Pros: Eliminates separate security appliances at each site. Ideal for distributed or remote-heavy workforces.
Cons: Higher cost. Requires trust in vendor's cloud infrastructure. Best for: Larger enterprises with security-conscious IT teams and many remote or hybrid workers.Step 1: Inventory your sites. Document each location — number of users, applications used, current connectivity, and business criticality.
Step 2: Classify your traffic. Separate your traffic into categories: latency-sensitive (VoIP, video), cloud SaaS (Microsoft 365, Salesforce), private/on-premise application traffic, and internet browsing. Each category has different routing requirements.
Step 3: Establish connectivity requirements per site. A regional HQ with 100 users running real-time applications has different needs than a 5-person sales office. Don't over-engineer smaller sites.

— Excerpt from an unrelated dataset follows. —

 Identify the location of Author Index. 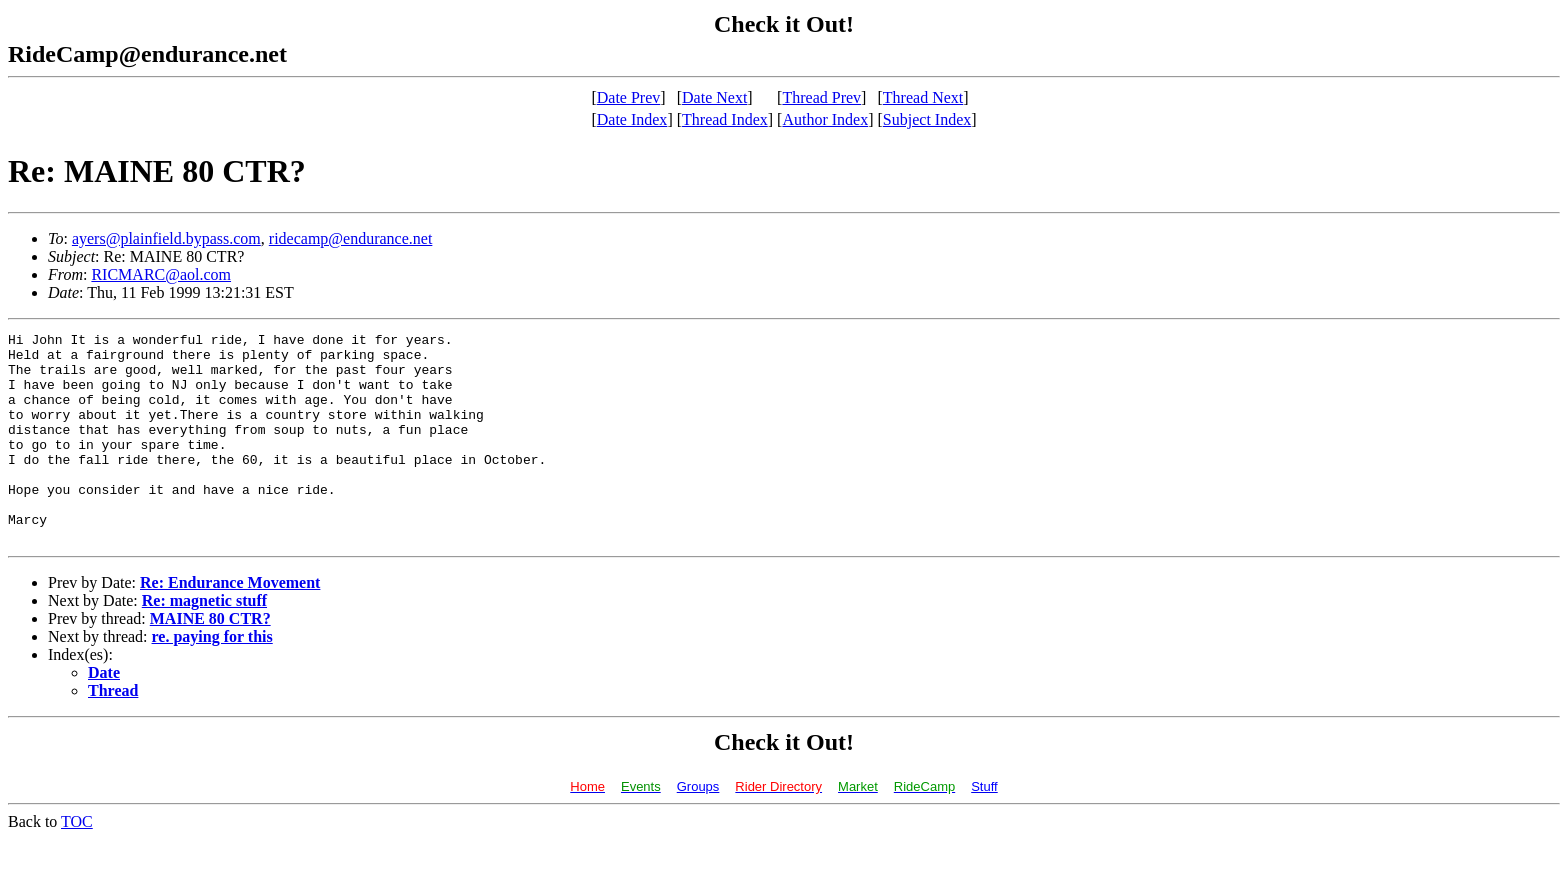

Step 4: Choose your WAN architecture. For most businesses today, SD-WAN over business broadband or fiber is the right answer. MPLS is appropriate for specific high-sensitivity use cases.
Step 5: Design for redundancy. Every site should have at least two WAN connections from different providers or using different technologies (e.g., fiber primary + LTE failover). Failover should be automatic and sub-second.
Treating all sites the same. A 200-person headquarters needs different connectivity than a 3-person satellite office. Standardize where it makes sense, but right-size each site.
Single-carrier dependency. If all your locations are on one carrier, one carrier outage affects everything. Diversify carriers at your critical locations.
Ignoring last-mile availability. SD-WAN is only as good as the connections it runs over. Before designing your WAN, verify what fiber and business broadband options are actually available at each location — availability varies significantly by address.
Under-specifying bandwidth. Cloud applications consume more bandwidth than legacy client-server apps. If your bandwidth estimates are based on usage from 5 years ago, they're likely wrong.
Multi-location deals have significant pricing leverage that individual site purchases don't. Carriers and SD-WAN vendors want the whole portfolio. A telecom broker manages this aggregation — running a single RFP across all your sites simultaneously, which creates volume leverage and simplifies vendor management across a complex deployment.